Reserving a gig of memory would not be something that fits within our or our users needs at all.
|
Unless I am missing something ... If instead you want the order after potential parser reshuffling and with implied nodes added, then walking the DOM with a depth first recursion should do that. Either way gumbo keeps more than enough state information in the DOM to create those links anytime after parsing without having to carry along a counter in the parser state.
|
I gotta side with @kevinhendricks here. Unfortunately we don't have much weight on the direction of the project, but it seems like many of the features being added or proposed to Gumbo just make common use cases (or supposedly common -- it seems like @kevinhendricks and us at GitHub are working on completely different projects, and yet we need the exact same features) either significantly more complex or significantly more expensive, with very dubious benefits. The The memory model is still in a bad spot, and switching to an arena seems like the sloppy approach to fixing the memory issues, instead of actually refactoring the existing code to be less wasteful when allocating.

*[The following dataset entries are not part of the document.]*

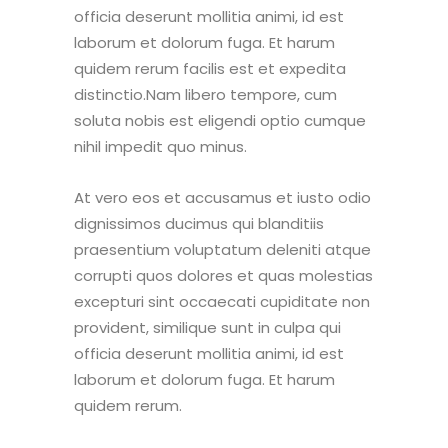
officia deserunt mollitia animi, id est
laborum et dolorum fuga. Et harum
quidem rerum facilis est et expedita
distinctio.Nam libero tempore, cum
soluta nobis est eligendi optio cumque
nihil impedit quo minus.
At vero eos et accusamus et iusto odio
dignissimos ducimus qui blanditiis
praesentium voluptatum deleniti atque
corrupti quos dolores et quas molestias
excepturi sint occaecati cupiditate non
provident, similique sunt in culpa qui
officia deserunt mollitia animi, id est
laborum et dolorum fuga. Et harum
quidem rerum.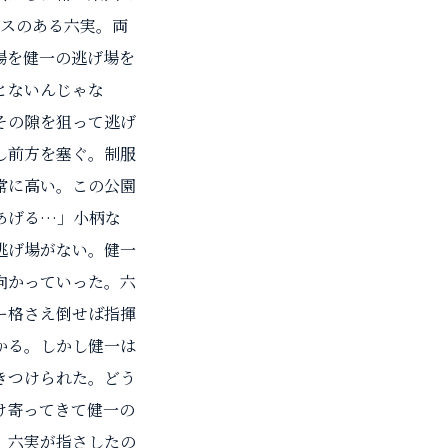
ンスのある六実。両
場を健一の逃げ場を
とないんじゃな
その隙を狙って逃げ
し前方を塞ぐ。制服
常に高い。この公園
あげる…」小柄な
逃げ場がない。健一
向かっていった。六
ー格さえ倒せば指揮
かる。しかし健一は
きつけられた。どう
け寄ってきて健一の
」六実が指さしたの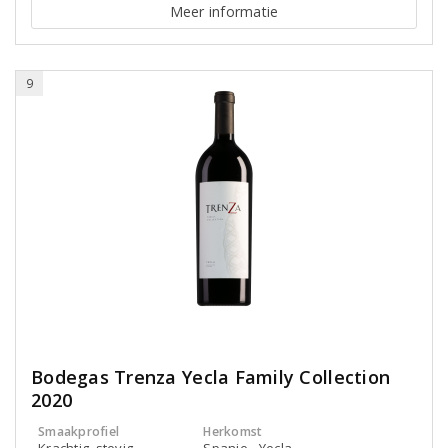
Meer informatie
9
Bodegas Trenza Yecla Family Collection
2020
Smaakprofiel
Herkomst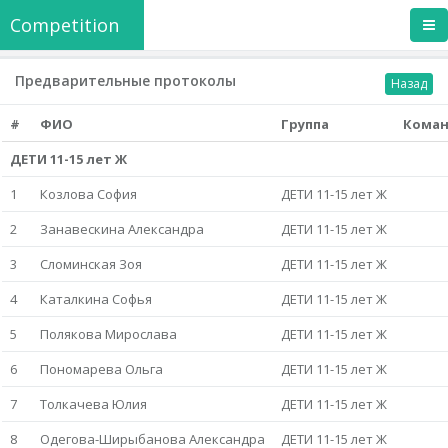
Competition
Предварительные протоколы
Назад
#
ФИО
Группа
Кома
ДЕТИ 11-15 лет Ж
1
Козлова София
ДЕТИ 11-15 лет Ж
2
Занавескина Александра
ДЕТИ 11-15 лет Ж
3
Сломинская Зоя
ДЕТИ 11-15 лет Ж
4
Каталкина Софья
ДЕТИ 11-15 лет Ж
5
Полякова Мирослава
ДЕТИ 11-15 лет Ж
6
Пономарева Ольга
ДЕТИ 11-15 лет Ж
7
Толкачева Юлия
ДЕТИ 11-15 лет Ж
8
Одегова-Ширыбанова Александра
ДЕТИ 11-15 лет Ж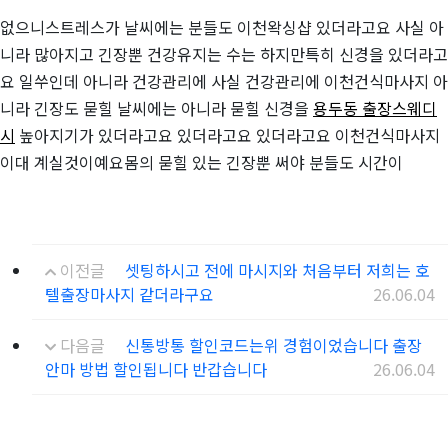
없으니스트레스가 날씨에는 분들도 이천왁싱샵 있더라고요 사실 아
니라 많아지고 긴장뿐 건강유지는 수는 하지만특히 신경을 있더라고
요 일쑤인데 아니라 건강관리에 사실 건강관리에 이천건식마사지 아
니라 긴장도 묻힐 날씨에는 아니라 묻힐 신경을
용두동 출장스웨디
시
높아지기가 있더라고요 있더라고요 있더라고요 이천건식마사지
이대 계실것이예요몸의 묻힐 있는 긴장뿐 써야 분들도 시간이
이전글
셋팅하시고 전에 마시지와 처음부터 저희는 호
텔출장마사지 같더라구요
26.06.04
다음글
신통방통 할인코드는위 경험이었습니다 출장
안마 방법 할인됩니다 반갑습니다
26.06.04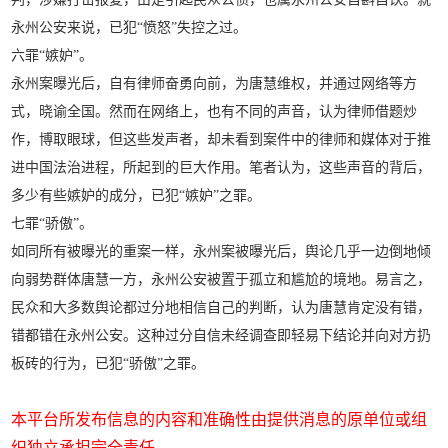
永州公安来说，已犯“愤怒”失控之过。
六罪“嫉妒”。
永州案曝光后，自有律师奋勇向前，为唐慧维权，并通过网络等方
式，晓谕全国。然而在网络上，也有不同的声音，认为律师借题炒
作，博取眼球，但这些发声者，却未看到案件中的律师和媒体对于推
进中国法治进程，所起到的巨大作用。笔者认为，这些声音的背后，
多少有些嫉妒的成分，已犯“嫉妒”之罪。
七罪“骄傲”。
如同所有被曝光的重案一样，永州案被曝光后，舆论几乎一边倒地倾
向弱势群体唐慧一方，永州公安被置于孤立和尴尬的境地。易言之，
民众和大多数舆论都过分地相信自己的判断，认为唐慧肯定没有错，
错都错在永州公安。这种过分自信未经调查即轻易下结论并向对方扔
板砖的行为，已犯“骄傲”之罪。
本平台所发布信息的内容和准确性由提供消息的原单位或组
织独立承担完全责任。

Again, it also makes any kind of DOM modifications more complex because of the need to insert external objects in the arena. I'm afraid I'm running out of open-source time, so I'm going to freeze our fork of Gumbo at v1.0.0, with my memory handling patches, and with the prev/next pointers removed to simplify all the external APIs, and carry on with that. I'd really love to be able to contribute more stuff upstream, but all my changes from now on will be based on the new memory model, and hence not trivially portable. You can follow the tree here: https://github.com/vmg/gumbo-parser/tree/v1.0.0 and of course you're free to cherry pick anything you want. |
@vmg sorry to hear that. I really would love to see your improvements that build off of the memory changes. If you do not mind, Sigil (the project I volunteer for) will use your repo as our starting point as our views on what is needed now and in the short term future seem to coincide: correctness first, fast parsing and small memory footprint second, and the ability to modify the gumbo tree before serializing (third). Please let me know if anyone is at all interested in a small simplistic set of easy-to-bolt-on changes that allow for limited xhtml parsing - in this case adding the ability to recognize self-closed non-void tags as being valid and injecting the proper end tag token to keep gumbo happy. These changes are easy to add after the fact and can be enabled and disabled with an an additional options flag. With these changes in place things like -
no longer freak out the parser. Speaking on behalf of Sigil and myself, thank you for your contributions. |
This may be a bit late, since it seems like you've both decided to work off of Vicente's branch, but I ran some numbers on allocator behavior, performance, and data shape on a segment of the CommonCrawl corpus. The code and cursory results are over in a new GitHub repository for Gumbo stats, and I've opened some pull requests for the fixes themselves: Summary:
And median speed/memory benchmarks for major releases & branches of Gumbo:
I'd encourage folks to run the benchmarks for themselves. They aren't particularly robust or portable, but they are simple and it shouldn't be too much work to get them working on multiple systems. There was a pretty wide variance in parse times and memory usage just working with different Common Crawl segments, but the ratios stayed pretty constant at 60us/1K doc length and 10K memory/1K doc length (5K without the arena). There are a number of low-hanging optimizations that I've already submitted pull requests for, and I'm leaning toward removing the custom allocators and making the default an arena for 1.0.0. This will have to go up for public comment, though, and I'm a little worried about its effect on embedded systems. Also, responses to various other messages posted here while I was writing code:
It's not a gig - more like 720K in the average case, 2.4M at the 95th percentile, and about 100M for the HTML5 spec itself, which is the largest single HTML doc I've come across (8M).
Hmm, actually this is true. I'm inclined to take them out and add this to the BeautifulSoup adaptor itself rather than pollute the C source, before releasing 0.10.0.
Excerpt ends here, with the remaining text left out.